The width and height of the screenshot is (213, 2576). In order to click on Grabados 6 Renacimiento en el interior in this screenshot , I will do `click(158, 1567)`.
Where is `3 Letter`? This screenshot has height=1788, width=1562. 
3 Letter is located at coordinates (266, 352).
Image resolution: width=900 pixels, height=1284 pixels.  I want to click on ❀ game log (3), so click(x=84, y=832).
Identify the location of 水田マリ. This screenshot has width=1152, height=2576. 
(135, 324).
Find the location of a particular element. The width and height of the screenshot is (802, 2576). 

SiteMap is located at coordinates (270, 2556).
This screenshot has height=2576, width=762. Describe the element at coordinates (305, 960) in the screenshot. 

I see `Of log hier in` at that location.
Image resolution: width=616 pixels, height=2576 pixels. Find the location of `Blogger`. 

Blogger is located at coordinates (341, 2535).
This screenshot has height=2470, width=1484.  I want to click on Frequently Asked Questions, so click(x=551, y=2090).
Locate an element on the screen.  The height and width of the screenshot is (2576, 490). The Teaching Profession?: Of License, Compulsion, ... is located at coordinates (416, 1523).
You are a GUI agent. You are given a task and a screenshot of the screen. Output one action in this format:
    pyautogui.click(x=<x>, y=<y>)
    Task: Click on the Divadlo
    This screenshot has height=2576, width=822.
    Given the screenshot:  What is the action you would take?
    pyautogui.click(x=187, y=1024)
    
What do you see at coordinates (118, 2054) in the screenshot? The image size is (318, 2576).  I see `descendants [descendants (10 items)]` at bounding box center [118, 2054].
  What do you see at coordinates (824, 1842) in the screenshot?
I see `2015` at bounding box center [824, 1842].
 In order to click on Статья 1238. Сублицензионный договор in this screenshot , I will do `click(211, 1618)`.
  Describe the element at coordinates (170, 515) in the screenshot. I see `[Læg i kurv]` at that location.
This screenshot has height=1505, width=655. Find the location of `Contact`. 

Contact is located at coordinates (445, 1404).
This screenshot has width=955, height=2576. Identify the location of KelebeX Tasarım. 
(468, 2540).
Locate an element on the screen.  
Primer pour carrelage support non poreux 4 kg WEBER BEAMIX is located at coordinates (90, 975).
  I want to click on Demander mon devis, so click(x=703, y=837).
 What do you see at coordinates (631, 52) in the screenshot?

○ ○ ○ ○ ○ ○ ○

AIM OF THE EXERCISE: Begin with the line holding "This screenshot has width=955, height=2576." and end with the last line of the material. Write out those lines exactly, and only those.

RESULT OF THE EXERCISE:
This screenshot has width=955, height=2576. Identify the location of KelebeX Tasarım. 
(468, 2540).
Locate an element on the screen.  
Primer pour carrelage support non poreux 4 kg WEBER BEAMIX is located at coordinates (90, 975).
  I want to click on Demander mon devis, so click(x=703, y=837).
 What do you see at coordinates (631, 52) in the screenshot?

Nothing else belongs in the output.